The Japanese Space Exploration Agency's Hayabusa2 spacecraft arrived at 162173 Ryugu in June last year, followed a few months later by NASA's OSIRIS-REx mission reaching asteroid 101955 Bennu.
The spacecraft have since spent their time investigating the asteroids to understand their landscape, shape, age, composition and spin.
The two projects are not in competition but actively share information and data to help one another.
Researchers from both teams are comparing their asteroids to learn even more than would be possible if they could only probe one.
Although alike in most ways, Bennu and Ryugu differ significantly in some areas.
Analyses have been presented this week at the Lunar and Planetary Science Conference in Texas, and published in Science and Nature journals.
After almost a year surveying Ryugu, the Hayabusa2 spacecraft has already collected invaluable data.
“Just a few months after we received the first data, we have already made some tantalizing discoveries,” Professor Seiji Sugita, a researcher from the University of Tokyo, said.
“The primary one being the amount of water, or lack of it, Ryugu seems to possess.
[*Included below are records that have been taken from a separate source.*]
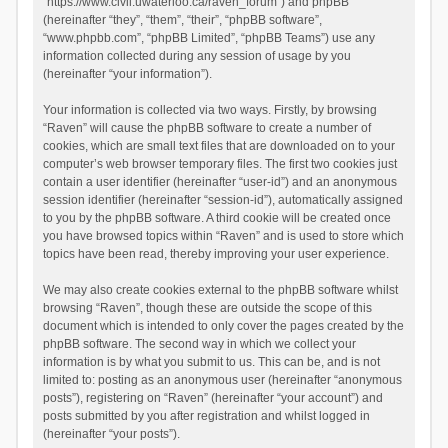
“https://www.civil.uwaterloo.ca/raven_forum”) and phpBB
(hereinafter “they”, “them”, “their”, “phpBB software”,
“www.phpbb.com”, “phpBB Limited”, “phpBB Teams”) use any
information collected during any session of usage by you
(hereinafter “your information”).
Your information is collected via two ways. Firstly, by browsing
“Raven” will cause the phpBB software to create a number of
cookies, which are small text files that are downloaded on to your
computer’s web browser temporary files. The first two cookies just
contain a user identifier (hereinafter “user-id”) and an anonymous
session identifier (hereinafter “session-id”), automatically assigned
to you by the phpBB software. A third cookie will be created once
you have browsed topics within “Raven” and is used to store which
topics have been read, thereby improving your user experience.
We may also create cookies external to the phpBB software whilst
browsing “Raven”, though these are outside the scope of this
document which is intended to only cover the pages created by the
phpBB software. The second way in which we collect your
information is by what you submit to us. This can be, and is not
limited to: posting as an anonymous user (hereinafter “anonymous
posts”), registering on “Raven” (hereinafter “your account”) and
posts submitted by you after registration and whilst logged in
(hereinafter “your posts”).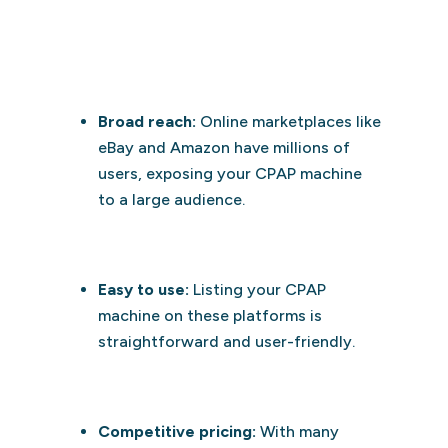
Broad reach:
Online marketplaces like
eBay and Amazon have millions of
users, exposing your CPAP machine
to a large audience.
Easy to use:
Listing your CPAP
machine on these platforms is
straightforward and user-friendly.
Competitive pricing:
With many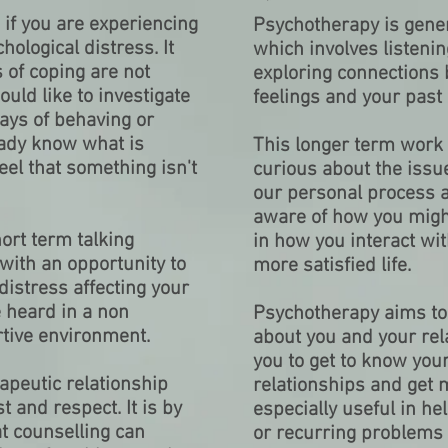
 if you are experiencing
Psychotherapy is gener
hological distress. It
which involves listeni
 of coping are not
exploring connections
ld like to investigate
feelings and your past
ways of behaving or
ady know what is
This longer term work 
el that something isn't
curious about the issu
our personal process 
aware of how you mig
hort term talking
in how you interact wit
with an opportunity to
more satisfied life.
distress affecting your
be heard in a non
Psychotherapy aims to
tive environment.
about you and your rel
you to get to know your
apeutic relationship
relationships and get mo
t and respect. It is by
especially useful in he
at counselling can
or recurring problems g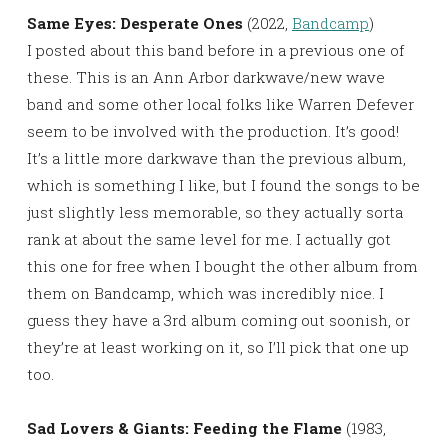
Same Eyes: Desperate Ones
(2022,
Bandcamp
)
I posted about this band before in a previous one of
these. This is an Ann Arbor darkwave/new wave
band and some other local folks like Warren Defever
seem to be involved with the production. It’s good!
It’s a little more darkwave than the previous album,
which is something I like, but I found the songs to be
just slightly less memorable, so they actually sorta
rank at about the same level for me. I actually got
this one for free when I bought the other album from
them on Bandcamp, which was incredibly nice. I
guess they have a 3rd album coming out soonish, or
they’re at least working on it, so I’ll pick that one up
too.
Sad Lovers & Giants: Feeding the Flame
(1983,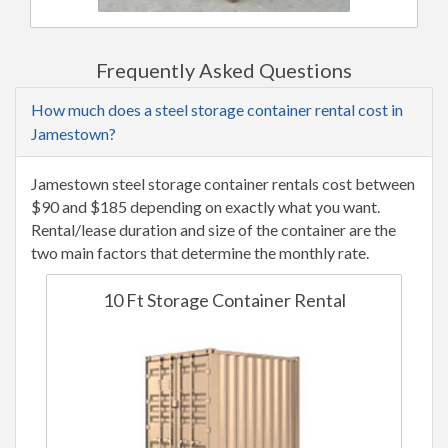
Frequently Asked Questions
How much does a steel storage container rental cost in
Jamestown?
Jamestown steel storage container rentals cost between
$90 and $185 depending on exactly what you want.
Rental/lease duration and size of the container are the
two main factors that determine the monthly rate.
10 Ft Storage Container Rental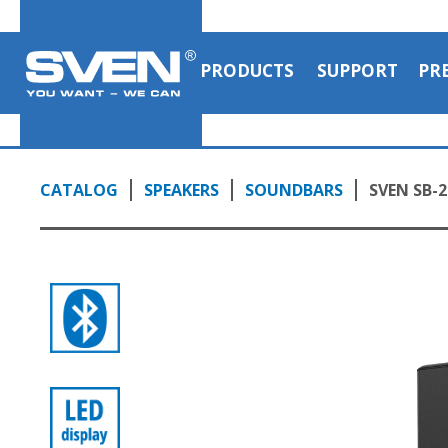
PRODUCTS
SUPPORT
PR
CATALOG
SPEAKERS
SOUNDBARS
SVEN SB-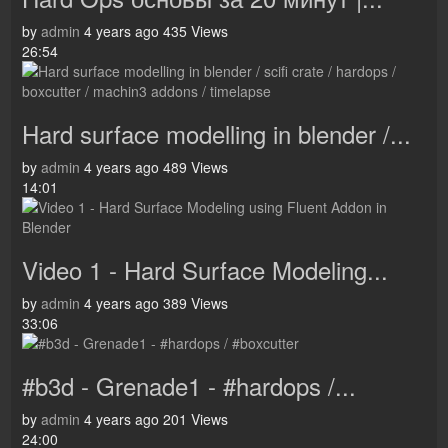
by
admin
4 years ago
435 Views
26:54
Hard surface modelling in blender /...
by
admin
4 years ago
489 Views
14:01
Video 1 - Hard Surface Modeling...
by
admin
4 years ago
389 Views
33:06
#b3d - Grenade1 - #hardops /...
by
admin
4 years ago
201 Views
24:00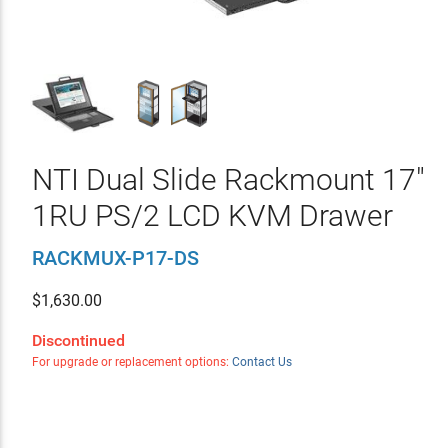
NTI Dual Slide Rackmount 17"
1RU PS/2 LCD KVM Drawer
RACKMUX-P17-DS
$
1,630.00
Discontinued
For upgrade or replacement options:
Contact Us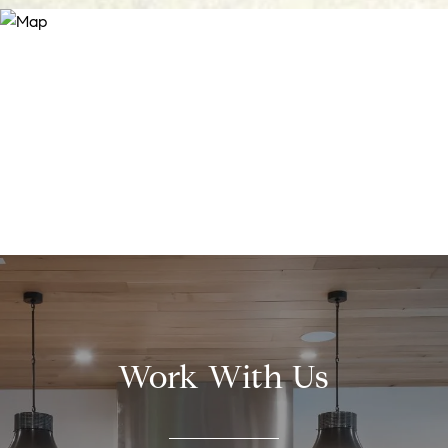
Work With Us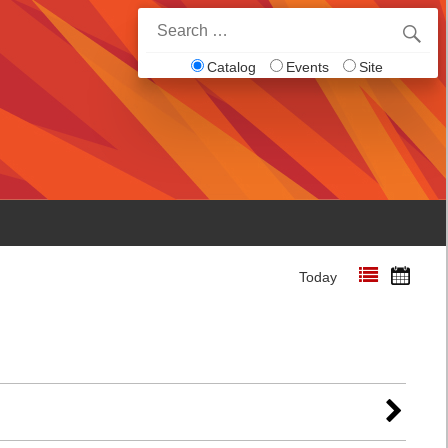
Search
for:
Catalog
Events
Site
Today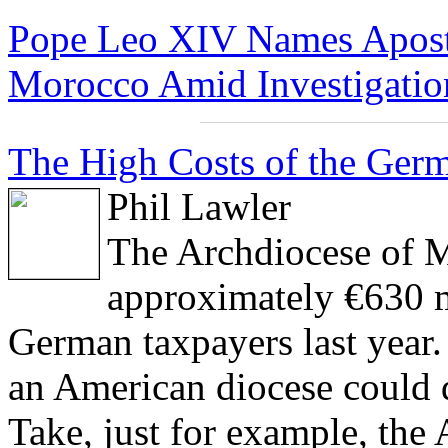
Pope Leo XIV Names Aposto
Morocco Amid Investigation
The High Costs of the Germ
Phil Lawler
The Archdiocese of M
approximately €630 m
German taxpayers last year.
an American diocese could 
Take, just for example, th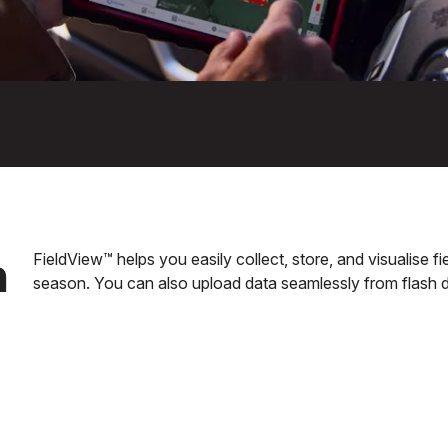
n
FieldView™ helps you easily collect, store, and visualise 
season. You can also upload data seamlessly from flash d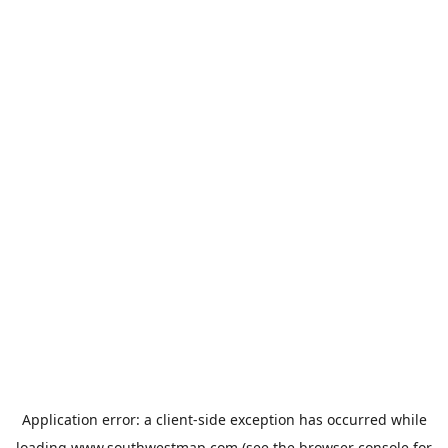
Application error: a
client
-side exception has occurred while
loading
www.southwestmap.com
(see the
browser console
for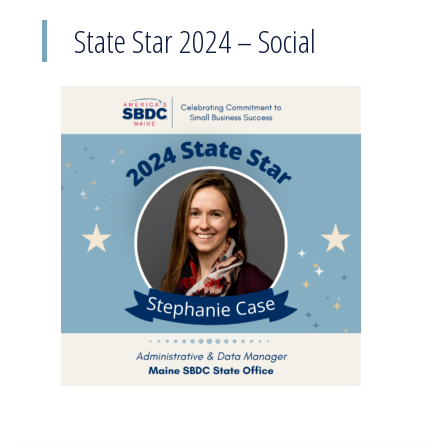
State Star 2024 – Social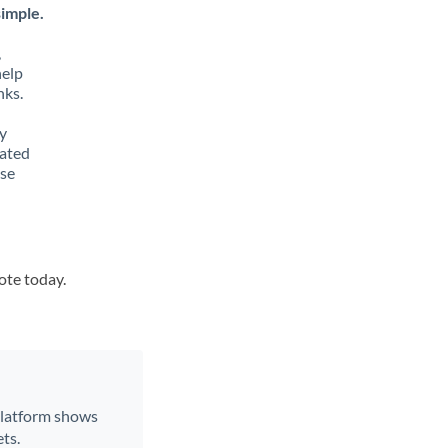
imple.
,
help
nks.
y
lated
ese
ote today.
 platform shows
ts.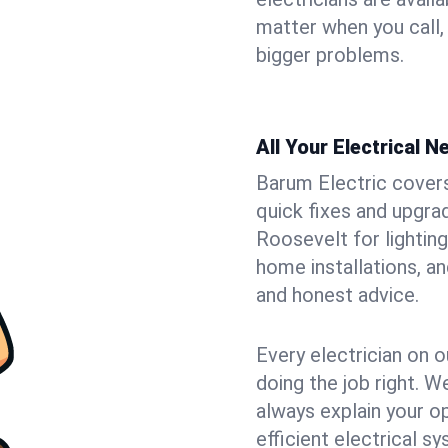
matter when you call,
bigger problems.
All Your Electrical 
Barum Electric covers 
quick fixes and upgrad
Roosevelt for lighting
home installations, a
and honest advice.
Every electrician on o
doing the job right. W
always explain your o
efficient electrical 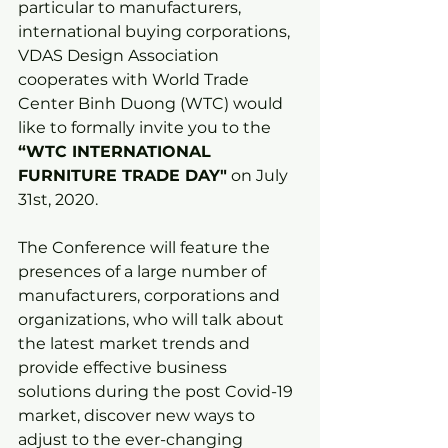
particular to manufacturers, 
international buying corporations, 
VDAS Design Association 
cooperates with World Trade 
Center Binh Duong (WTC) would 
like to formally invite you to the 
“WTC INTERNATIONAL 
FURNITURE TRADE DAY"
 on July 
31st, 2020.
The Conference will feature the 
presences of a large number of 
manufacturers, corporations and 
organizations, who will talk about 
the latest market trends and 
provide effective business 
solutions during the post Covid-19 
market, discover new ways to 
adjust to the ever-changing 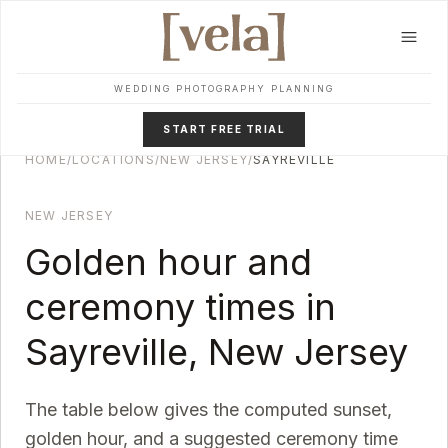
Skip to main content
WEDDING PHOTOGRAPHY PLANNING
START FREE TRIAL
HOME
/
LOCATIONS
/
NEW JERSEY
/
SAYREVILLE
NEW JERSEY
Golden hour and
ceremony times in
Sayreville
,
New Jersey
The table below gives the computed sunset,
golden hour, and a suggested ceremony time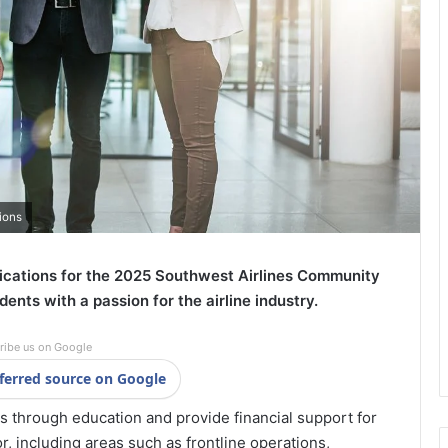
ions
lications for the 2025 Southwest Airlines Community
dents with a passion for the airline industry.
ribe us on Google
ferred source on Google
 through education and provide financial support for
r, including areas such as frontline operations,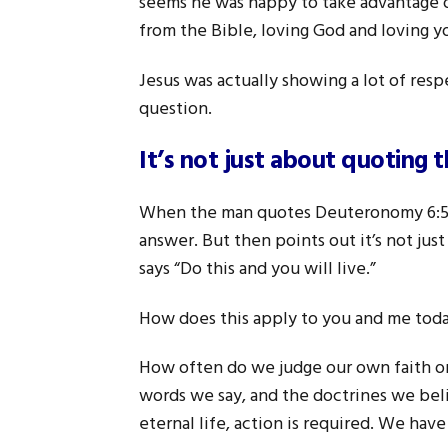
seems he was happy to take advantage 
from the Bible, loving God and loving y
Jesus was actually showing a lot of res
question.
It’s not just about quoting t
When the man quotes Deuteronomy 6:5 an
answer. But then points out it’s not jus
says “Do this and you will live.”
How does this apply to you and me tod
How often do we judge our own faith o
words we say, and the doctrines we beli
eternal life, action is required. We h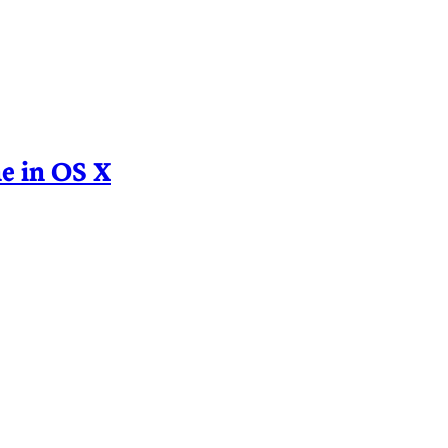
e in OS X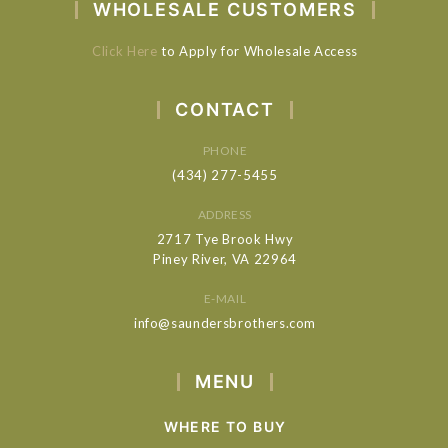
WHOLESALE CUSTOMERS
Click Here
to Apply for Wholesale Access
CONTACT
PHONE
(434) 277-5455
ADDRESS
2717 Tye Brook Hwy
Piney River, VA 22964
E-MAIL
info@saundersbrothers.com
MENU
WHERE TO BUY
It's far drier than we expected, and given Ryugu is quite young (by asteroid standards), at around 100 million years old, this suggests its parent body was much largely devoid of water, too.”
The new data also shows that Ryugu has an oblate “spinning top” shape, which suggests that the rocky body may have once spun at twice its current rate.
The asteroid Bennu, which NASA's OSIRIS-REx mission is exploring, also has a “spinning top” shape, and is home to abundant hydrated minerals— much more than Ryugu harbors.
The experts are even working on a theory that the asteroids are related, born from a parent asteroid several tens of kilometres wide, most likely in the asteroid families Polana or Eulalia.
“Thanks to the parallel missions of Hayabusa2 and OSIRIS-REx, we can finally address the question of how these two asteroids came to be,” Prof Sugita said.
“That Bennu and Ryugu may be siblings yet exhibit some strikingly different traits implies there must be many exciting and mysterious astronomical processes we have yet to explore.”